Records from a data collection
###
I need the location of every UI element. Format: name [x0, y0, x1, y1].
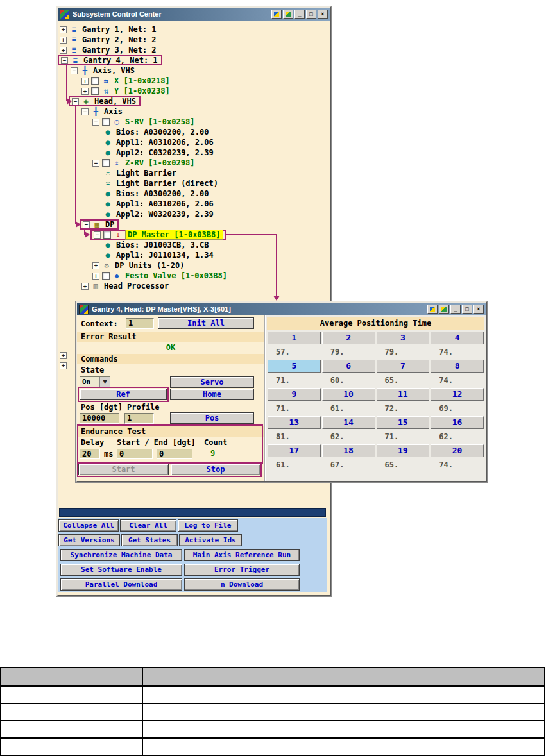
maximize-button[interactable]: □: [306, 10, 316, 19]
expand-minus-icon[interactable]: −: [72, 98, 79, 105]
apt-header-cell[interactable]: 20: [431, 444, 484, 457]
tree-item-dp-master[interactable]: −↓DP Master [1-0x03B8]: [58, 230, 330, 240]
pos-button[interactable]: Pos: [170, 412, 254, 424]
expand-plus-icon[interactable]: +: [92, 273, 99, 280]
apt-header-cell[interactable]: 10: [322, 388, 375, 401]
expand-minus-icon[interactable]: −: [94, 231, 101, 239]
apt-header-cell[interactable]: 15: [377, 416, 430, 429]
apt-header-cell[interactable]: 14: [322, 416, 375, 429]
expand-plus-icon[interactable]: +: [81, 78, 89, 85]
apt-header-cell[interactable]: 4: [431, 332, 484, 344]
expand-plus-icon[interactable]: +: [81, 88, 89, 95]
minimize-button[interactable]: _: [294, 10, 305, 19]
tree-item-head-processor[interactable]: +▥Head Processor: [58, 281, 330, 291]
maximize-button[interactable]: □: [462, 305, 472, 314]
parallel-download-button[interactable]: Parallel Download: [60, 578, 182, 591]
apt-header-cell[interactable]: 8: [431, 360, 484, 373]
expand-plus-icon[interactable]: +: [60, 26, 67, 33]
apt-header-cell[interactable]: 18: [322, 444, 375, 457]
collapse-all-button[interactable]: Collapse All: [58, 519, 119, 532]
tree-item-s-rv[interactable]: −◷S-RV [1-0x0258]: [58, 117, 330, 127]
apt-header-cell[interactable]: 11: [377, 388, 430, 401]
chevron-down-icon[interactable]: ▼: [99, 377, 110, 387]
tree-item-light-barrier-direct[interactable]: ≍Light Barrier (direct): [58, 178, 330, 189]
apt-header-cell[interactable]: 13: [268, 416, 321, 429]
apt-header-cell[interactable]: 12: [431, 388, 484, 401]
titlebar-tool-icon-1[interactable]: [271, 10, 282, 19]
tree-item-appl1[interactable]: ●Appl1: A0310206, 2.06: [58, 137, 330, 147]
context-input[interactable]: 1: [126, 318, 154, 329]
tree-item-gantry-3[interactable]: +≣Gantry 3, Net: 2: [58, 45, 330, 55]
main-titlebar[interactable]: Subsystem Control Center _ □ ×: [58, 8, 330, 21]
log-to-file-button[interactable]: Log to File: [178, 519, 238, 532]
apt-header-cell[interactable]: 9: [268, 388, 321, 401]
apt-header-cell[interactable]: 1: [268, 332, 321, 344]
expand-minus-icon[interactable]: −: [71, 67, 78, 74]
tree-item-bios[interactable]: ●Bios: J01003CB, 3.CB: [58, 240, 330, 250]
titlebar-tool-icon-2[interactable]: [439, 305, 449, 314]
tree-item-bios[interactable]: ●Bios: A0300200, 2.00: [58, 189, 330, 199]
expand-minus-icon[interactable]: −: [92, 160, 99, 167]
start-button[interactable]: Start: [78, 464, 169, 475]
error-trigger-button[interactable]: Error Trigger: [184, 564, 300, 576]
end-input[interactable]: 0: [157, 449, 192, 459]
expand-minus-icon[interactable]: −: [81, 108, 89, 115]
tree-item-appl2[interactable]: ●Appl2: C0320239, 2.39: [58, 147, 330, 158]
expand-minus-icon[interactable]: −: [92, 119, 99, 126]
start-input[interactable]: 0: [117, 449, 153, 459]
checkbox[interactable]: [102, 272, 110, 280]
checkbox[interactable]: [103, 231, 111, 239]
get-versions-button[interactable]: Get Versions: [58, 534, 120, 546]
tree-item-z-rv[interactable]: −↕Z-RV [1-0x0298]: [58, 158, 330, 168]
apt-header-cell[interactable]: 2: [322, 332, 375, 344]
n-download-button[interactable]: n Download: [184, 578, 300, 591]
expand-plus-icon[interactable]: +: [60, 47, 67, 54]
tree-item-axis[interactable]: −╋Axis: [58, 106, 330, 117]
tree-item-head-vhs[interactable]: −◈Head, VHS: [58, 96, 330, 106]
checkbox[interactable]: [91, 77, 99, 85]
checkbox[interactable]: [91, 87, 99, 95]
home-button[interactable]: Home: [170, 389, 254, 400]
expand-plus-icon[interactable]: +: [81, 283, 89, 290]
tree-item-appl1[interactable]: ●Appl1: J0110134, 1.34: [58, 250, 330, 260]
tree-item-gantry-1[interactable]: +≣Gantry 1, Net: 1: [58, 24, 330, 35]
tree-item-bios[interactable]: ●Bios: A0300200, 2.00: [58, 127, 330, 137]
tree-item-gantry-2[interactable]: +≣Gantry 2, Net: 2: [58, 35, 330, 45]
clear-all-button[interactable]: Clear All: [120, 519, 176, 532]
ref-button[interactable]: Ref: [80, 389, 167, 400]
apt-header-cell[interactable]: 16: [431, 416, 484, 429]
expand-plus-icon[interactable]: +: [60, 37, 67, 44]
apt-header-cell[interactable]: 3: [377, 332, 430, 344]
tree-item-light-barrier[interactable]: ≍Light Barrier: [58, 168, 330, 178]
state-dropdown[interactable]: On ▼: [80, 376, 110, 388]
close-button[interactable]: ×: [473, 305, 484, 314]
profile-input[interactable]: 1: [124, 413, 154, 424]
activate-ids-button[interactable]: Activate Ids: [179, 534, 242, 546]
tree-item-x-axis[interactable]: +⇆X [1-0x0218]: [58, 76, 330, 86]
set-software-enable-button[interactable]: Set Software Enable: [60, 564, 182, 576]
expand-plus-icon[interactable]: +: [92, 262, 99, 269]
synchronize-machine-data-button[interactable]: Synchronize Machine Data: [60, 549, 182, 561]
close-button[interactable]: ×: [318, 10, 328, 19]
apt-header-cell[interactable]: 17: [268, 444, 321, 457]
apt-header-cell[interactable]: 19: [377, 444, 430, 457]
tree-item-dp[interactable]: −▦DP: [58, 219, 330, 230]
titlebar-tool-icon-1[interactable]: [427, 305, 438, 314]
tree-item-festo-valve[interactable]: +◆Festo Valve [1-0x03B8]: [58, 271, 330, 281]
get-states-button[interactable]: Get States: [121, 534, 178, 546]
tree-item-appl1[interactable]: ●Appl1: A0310206, 2.06: [58, 199, 330, 209]
tree-item-dp-units[interactable]: +⚙DP Units (1-20): [58, 260, 330, 271]
apt-header-cell[interactable]: 6: [322, 360, 375, 373]
expand-plus-icon[interactable]: +: [60, 362, 67, 369]
checkbox[interactable]: [102, 159, 110, 167]
dialog-titlebar[interactable]: Gantry 4, Head: DP Master[VHS], X-3[601]…: [77, 303, 486, 315]
init-all-button[interactable]: Init All: [158, 317, 254, 329]
checkbox[interactable]: [102, 118, 110, 126]
pos-input[interactable]: 10000: [80, 413, 119, 424]
tree-item-appl2[interactable]: ●Appl2: W0320239, 2.39: [58, 209, 330, 219]
expand-plus-icon[interactable]: +: [60, 352, 67, 359]
expand-minus-icon[interactable]: −: [83, 221, 90, 228]
stop-button[interactable]: Stop: [171, 464, 260, 475]
main-axis-reference-run-button[interactable]: Main Axis Reference Run: [184, 549, 300, 561]
servo-button[interactable]: Servo: [170, 376, 254, 388]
###
Above are the records; return them exactly, minus the pictures.

I need the location of every UI element. Format: name [x0, y0, x1, y1].
maximize-button[interactable]: □: [306, 10, 316, 19]
expand-minus-icon[interactable]: −: [72, 98, 79, 105]
apt-header-cell[interactable]: 20: [431, 444, 484, 457]
tree-item-dp-master[interactable]: −↓DP Master [1-0x03B8]: [58, 230, 330, 240]
pos-button[interactable]: Pos: [170, 412, 254, 424]
expand-plus-icon[interactable]: +: [92, 273, 99, 280]
apt-header-cell[interactable]: 10: [322, 388, 375, 401]
expand-minus-icon[interactable]: −: [94, 231, 101, 239]
apt-header-cell[interactable]: 15: [377, 416, 430, 429]
apt-header-cell[interactable]: 14: [322, 416, 375, 429]
expand-plus-icon[interactable]: +: [81, 78, 89, 85]
apt-header-cell[interactable]: 4: [431, 332, 484, 344]
expand-plus-icon[interactable]: +: [81, 88, 89, 95]
minimize-button[interactable]: _: [294, 10, 305, 19]
tree-item-head-processor[interactable]: +▥Head Processor: [58, 281, 330, 291]
maximize-button[interactable]: □: [462, 305, 472, 314]
parallel-download-button[interactable]: Parallel Download: [60, 578, 182, 591]
apt-header-cell[interactable]: 8: [431, 360, 484, 373]
expand-plus-icon[interactable]: +: [60, 26, 67, 33]
apt-header-cell[interactable]: 18: [322, 444, 375, 457]
collapse-all-button[interactable]: Collapse All: [58, 519, 119, 532]
tree-item-s-rv[interactable]: −◷S-RV [1-0x0258]: [58, 117, 330, 127]
apt-header-cell[interactable]: 11: [377, 388, 430, 401]
chevron-down-icon[interactable]: ▼: [99, 377, 110, 387]
tree-item-light-barrier-direct[interactable]: ≍Light Barrier (direct): [58, 178, 330, 189]
apt-header-cell[interactable]: 13: [268, 416, 321, 429]
apt-header-cell[interactable]: 12: [431, 388, 484, 401]
titlebar-tool-icon-1[interactable]: [271, 10, 282, 19]
tree-item-appl1[interactable]: ●Appl1: A0310206, 2.06: [58, 137, 330, 147]
context-input[interactable]: 1: [126, 318, 154, 329]
tree-item-gantry-3[interactable]: +≣Gantry 3, Net: 2: [58, 45, 330, 55]
main-titlebar[interactable]: Subsystem Control Center _ □ ×: [58, 8, 330, 21]
log-to-file-button[interactable]: Log to File: [178, 519, 238, 532]
apt-header-cell[interactable]: 9: [268, 388, 321, 401]
apt-header-cell[interactable]: 1: [268, 332, 321, 344]
expand-minus-icon[interactable]: −: [71, 67, 78, 74]
tree-item-bios[interactable]: ●Bios: J01003CB, 3.CB: [58, 240, 330, 250]
titlebar-tool-icon-2[interactable]: [439, 305, 449, 314]
tree-item-bios[interactable]: ●Bios: A0300200, 2.00: [58, 189, 330, 199]
expand-minus-icon[interactable]: −: [92, 160, 99, 167]
start-button[interactable]: Start: [78, 464, 169, 475]
error-trigger-button[interactable]: Error Trigger: [184, 564, 300, 576]
end-input[interactable]: 0: [157, 449, 192, 459]
expand-minus-icon[interactable]: −: [81, 108, 89, 115]
tree-item-appl2[interactable]: ●Appl2: C0320239, 2.39: [58, 147, 330, 158]
expand-minus-icon[interactable]: −: [92, 119, 99, 126]
start-input[interactable]: 0: [117, 449, 153, 459]
checkbox[interactable]: [102, 272, 110, 280]
checkbox[interactable]: [103, 231, 111, 239]
get-versions-button[interactable]: Get Versions: [58, 534, 120, 546]
tree-item-z-rv[interactable]: −↕Z-RV [1-0x0298]: [58, 158, 330, 168]
apt-header-cell[interactable]: 2: [322, 332, 375, 344]
n-download-button[interactable]: n Download: [184, 578, 300, 591]
expand-plus-icon[interactable]: +: [60, 47, 67, 54]
tree-item-axis[interactable]: −╋Axis: [58, 106, 330, 117]
tree-item-head-vhs[interactable]: −◈Head, VHS: [58, 96, 330, 106]
checkbox[interactable]: [91, 77, 99, 85]
checkbox[interactable]: [91, 87, 99, 95]
home-button[interactable]: Home: [170, 389, 254, 400]
expand-plus-icon[interactable]: +: [81, 283, 89, 290]
tree-item-appl1[interactable]: ●Appl1: J0110134, 1.34: [58, 250, 330, 260]
tree-item-gantry-1[interactable]: +≣Gantry 1, Net: 1: [58, 24, 330, 35]
tree-item-bios[interactable]: ●Bios: A0300200, 2.00: [58, 127, 330, 137]
tree-item-gantry-2[interactable]: +≣Gantry 2, Net: 2: [58, 35, 330, 45]
clear-all-button[interactable]: Clear All: [120, 519, 176, 532]
ref-button[interactable]: Ref: [80, 389, 167, 400]
apt-header-cell[interactable]: 16: [431, 416, 484, 429]
expand-plus-icon[interactable]: +: [60, 37, 67, 44]
apt-header-cell[interactable]: 3: [377, 332, 430, 344]
tree-item-light-barrier[interactable]: ≍Light Barrier: [58, 168, 330, 178]
state-dropdown[interactable]: On ▼: [80, 376, 110, 388]
close-button[interactable]: ×: [473, 305, 484, 314]
profile-input[interactable]: 1: [124, 413, 154, 424]
activate-ids-button[interactable]: Activate Ids: [179, 534, 242, 546]
tree-item-x-axis[interactable]: +⇆X [1-0x0218]: [58, 76, 330, 86]
set-software-enable-button[interactable]: Set Software Enable: [60, 564, 182, 576]
expand-plus-icon[interactable]: +: [92, 262, 99, 269]
synchronize-machine-data-button[interactable]: Synchronize Machine Data: [60, 549, 182, 561]
close-button[interactable]: ×: [318, 10, 328, 19]
apt-header-cell[interactable]: 17: [268, 444, 321, 457]
apt-header-cell[interactable]: 19: [377, 444, 430, 457]
tree-item-dp[interactable]: −▦DP: [58, 219, 330, 230]
titlebar-tool-icon-1[interactable]: [427, 305, 438, 314]
tree-item-festo-valve[interactable]: +◆Festo Valve [1-0x03B8]: [58, 271, 330, 281]
get-states-button[interactable]: Get States: [121, 534, 178, 546]
tree-item-appl1[interactable]: ●Appl1: A0310206, 2.06: [58, 199, 330, 209]
tree-item-dp-units[interactable]: +⚙DP Units (1-20): [58, 260, 330, 271]
apt-header-cell[interactable]: 6: [322, 360, 375, 373]
expand-plus-icon[interactable]: +: [60, 362, 67, 369]
checkbox[interactable]: [102, 159, 110, 167]
dialog-titlebar[interactable]: Gantry 4, Head: DP Master[VHS], X-3[601]…: [77, 303, 486, 315]
init-all-button[interactable]: Init All: [158, 317, 254, 329]
checkbox[interactable]: [102, 118, 110, 126]
pos-input[interactable]: 10000: [80, 413, 119, 424]
tree-item-appl2[interactable]: ●Appl2: W0320239, 2.39: [58, 209, 330, 219]
expand-plus-icon[interactable]: +: [60, 352, 67, 359]
expand-minus-icon[interactable]: −: [83, 221, 90, 228]
stop-button[interactable]: Stop: [171, 464, 260, 475]
main-axis-reference-run-button[interactable]: Main Axis Reference Run: [184, 549, 300, 561]
servo-button[interactable]: Servo: [170, 376, 254, 388]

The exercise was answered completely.